• **Exercise details**: From the records below, set down exactly the lines starting with the line that contains "Handys und Smartphones." and going on through the line that contains "DSL 1.000.000". Nothing else is wanted.

Source data
[Start of Attachment]
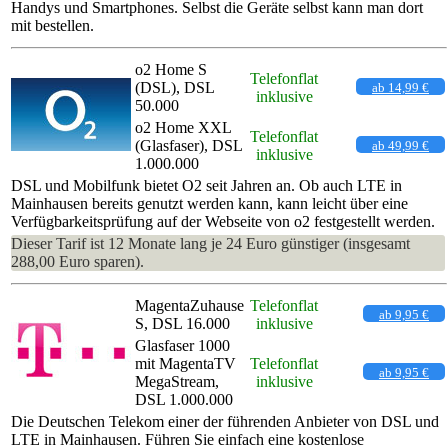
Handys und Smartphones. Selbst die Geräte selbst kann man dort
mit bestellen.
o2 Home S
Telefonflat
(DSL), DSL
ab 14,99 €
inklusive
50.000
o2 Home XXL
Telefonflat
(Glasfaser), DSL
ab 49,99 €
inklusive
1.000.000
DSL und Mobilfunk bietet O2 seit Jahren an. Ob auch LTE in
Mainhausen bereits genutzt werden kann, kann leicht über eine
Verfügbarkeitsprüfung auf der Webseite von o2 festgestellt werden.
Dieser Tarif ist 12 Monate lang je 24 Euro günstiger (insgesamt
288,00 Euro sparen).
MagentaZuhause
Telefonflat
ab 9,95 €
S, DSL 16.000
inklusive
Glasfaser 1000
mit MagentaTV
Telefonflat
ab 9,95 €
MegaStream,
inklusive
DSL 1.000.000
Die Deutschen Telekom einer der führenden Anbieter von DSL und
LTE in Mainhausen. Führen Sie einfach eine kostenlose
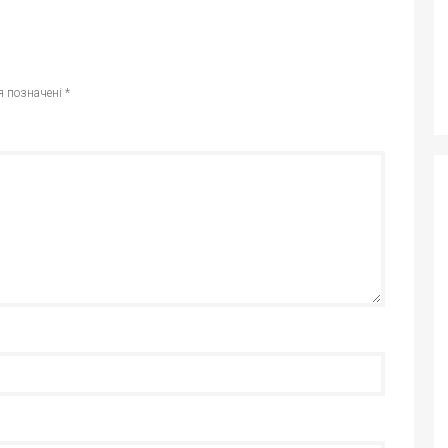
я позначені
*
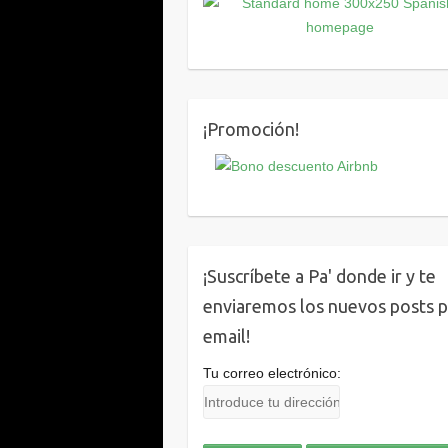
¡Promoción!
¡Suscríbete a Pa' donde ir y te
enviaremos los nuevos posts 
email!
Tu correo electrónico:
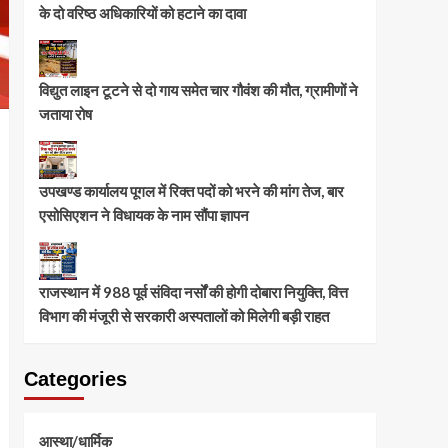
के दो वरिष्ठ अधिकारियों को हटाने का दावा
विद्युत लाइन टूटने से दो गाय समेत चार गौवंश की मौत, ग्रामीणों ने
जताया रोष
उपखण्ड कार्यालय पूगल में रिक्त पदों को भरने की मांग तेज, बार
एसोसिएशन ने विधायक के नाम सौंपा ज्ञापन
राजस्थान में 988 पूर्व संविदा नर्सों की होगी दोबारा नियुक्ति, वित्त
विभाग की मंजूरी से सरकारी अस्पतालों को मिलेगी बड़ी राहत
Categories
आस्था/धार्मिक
[End of Attachment]
[Start of Attachment]
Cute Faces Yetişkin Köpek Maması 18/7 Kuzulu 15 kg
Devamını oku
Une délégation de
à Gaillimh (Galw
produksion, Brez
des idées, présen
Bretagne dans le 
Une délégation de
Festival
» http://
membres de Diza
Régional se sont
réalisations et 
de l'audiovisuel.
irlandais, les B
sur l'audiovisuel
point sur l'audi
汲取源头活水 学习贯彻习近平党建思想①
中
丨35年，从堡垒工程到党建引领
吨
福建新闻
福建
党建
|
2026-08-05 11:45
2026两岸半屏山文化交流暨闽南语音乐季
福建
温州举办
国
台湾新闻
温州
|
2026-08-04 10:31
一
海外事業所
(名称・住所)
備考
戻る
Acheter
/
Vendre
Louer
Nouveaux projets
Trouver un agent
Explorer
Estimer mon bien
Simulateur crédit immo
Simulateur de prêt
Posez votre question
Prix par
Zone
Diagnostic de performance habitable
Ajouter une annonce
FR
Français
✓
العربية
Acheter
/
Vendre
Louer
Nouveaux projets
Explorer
[End of Attachment]
• **Output below**:
Handys und Smartphones. Selbst die Geräte selbst kann man dort
mit bestellen.
o2 Home S
Telefonflat
(DSL), DSL
ab 14,99 €
inklusive
50.000
o2 Home XXL
Telefonflat
(Glasfaser), DSL
ab 49,99 €
inklusive
1.000.000
DSL und Mobilfunk bietet O2 seit Jahren an. Ob auch LTE in
Mainhausen bereits genutzt werden kann, kann leicht über eine
Verfügbarkeitsprüfung auf der Webseite von o2 festgestellt werden.
Dieser Tarif ist 12 Monate lang je 24 Euro günstiger (insgesamt
288,00 Euro sparen).
MagentaZuhause
Telefonflat
ab 9,95 €
S, DSL 16.000
inklusive
Glasfaser 1000
mit MagentaTV
Telefonflat
ab 9,95 €
MegaStream,
inklusive
DSL 1.000.000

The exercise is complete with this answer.